▸ Your goal
Begin the reply with the line containing "FortiWeb و F5" and end it with the final line of the listing, reproducing every line between exactly and adding nothing.

▸ Study material
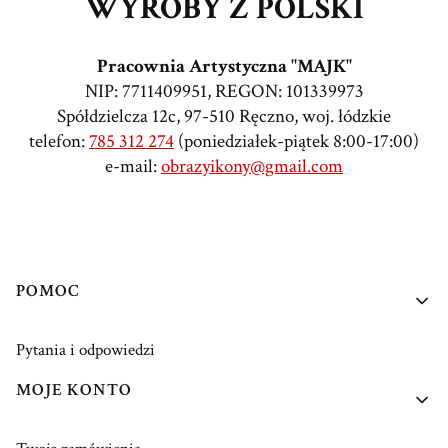
WYROBY Z POLSKI
Pracownia Artystyczna "MAJK"
NIP: 7711409951, REGON: 101339973
Spółdzielcza 12c, 97-510 Ręczno, woj. łódzkie
telefon:
785 312 274
(poniedziałek-piątek 8:00-17:00)
e-mail:
obrazyikony@gmail.com
Linki w stopce
POMOC
Pytania i odpowiedzi
MOJE KONTO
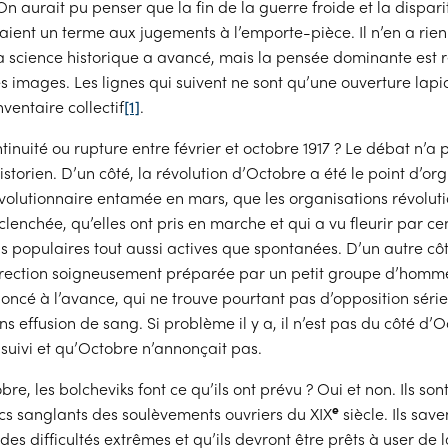
n aurait pu penser que la fin de la guerre froide et la dispari
aient un terme aux jugements à l’emporte-pièce. Il n’en a rien
: la science historique a avancé, mais la pensée dominante est 
les images. Les lignes qui suivent ne sont qu’une ouverture lapi
ventaire collectif
[1]
.
ontinuité ou rupture entre février et octobre 1917 ? Le débat n’a
istorien. D’un côté, la révolution d’Octobre a été le point d’or
olutionnaire entamée en mars, que les organisations révolut
clenchée, qu’elles ont pris en marche et qui a vu fleurir par c
s populaires tout aussi actives que spontanées. D’un autre cô
urrection soigneusement préparée par un petit groupe d’homm
oncé à l’avance, qui ne trouve pourtant pas d’opposition série
ns effusion de sang. Si problème il y a, il n’est pas du côté d’
a suivi et qu’Octobre n’annonçait pas.
bre, les bolcheviks font ce qu’ils ont prévu ? Oui et non. Ils so
e
cs sanglants des soulèvements ouvriers du XIX
siècle. Ils save
des difficultés extrêmes et qu’ils devront être prêts à user de l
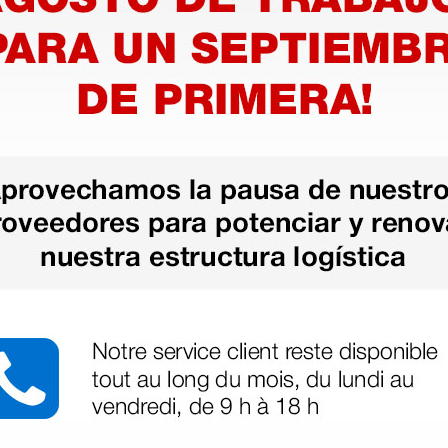
ic -
VisioSmart Elite Essilor -
VisioSma
Con Deslumbramiento,
Con Des
Mesópica y CVPV -
Mesópic
Incluye Tablet de 7"
6.774,50 €
6.150,
170,00 €
7.970,00 €
(Precio sin IVA)
(Precio sin
1 ud.
1 ud.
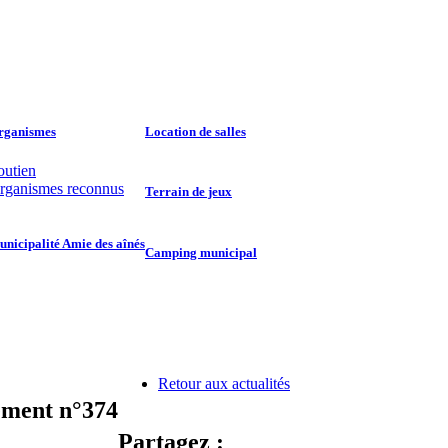
rganismes
Location de salles
outien
rganismes reconnus
Terrain de jeux
nicipalité Amie des aînés
Camping municipal
Retour aux actualités
ement n°374
Partagez :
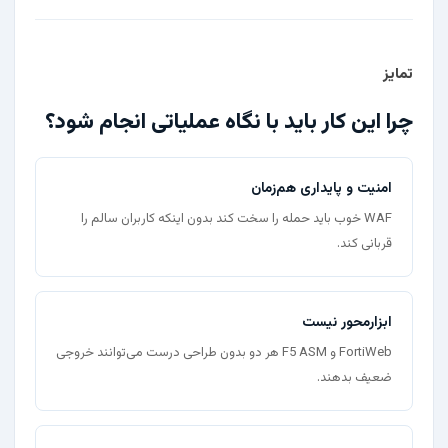
تمایز
چرا این کار باید با نگاه عملیاتی انجام شود؟
امنیت و پایداری هم‌زمان
WAF خوب باید حمله را سخت کند بدون اینکه کاربران سالم را
قربانی کند.
ابزارمحور نیست
FortiWeb و F5 ASM هر دو بدون طراحی درست می‌توانند خروجی
ضعیف بدهند.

▸ Solution
FortiWeb و F5 ASM هر دو بدون طراحی درست می‌توانند خروجی
ضعیف بدهند.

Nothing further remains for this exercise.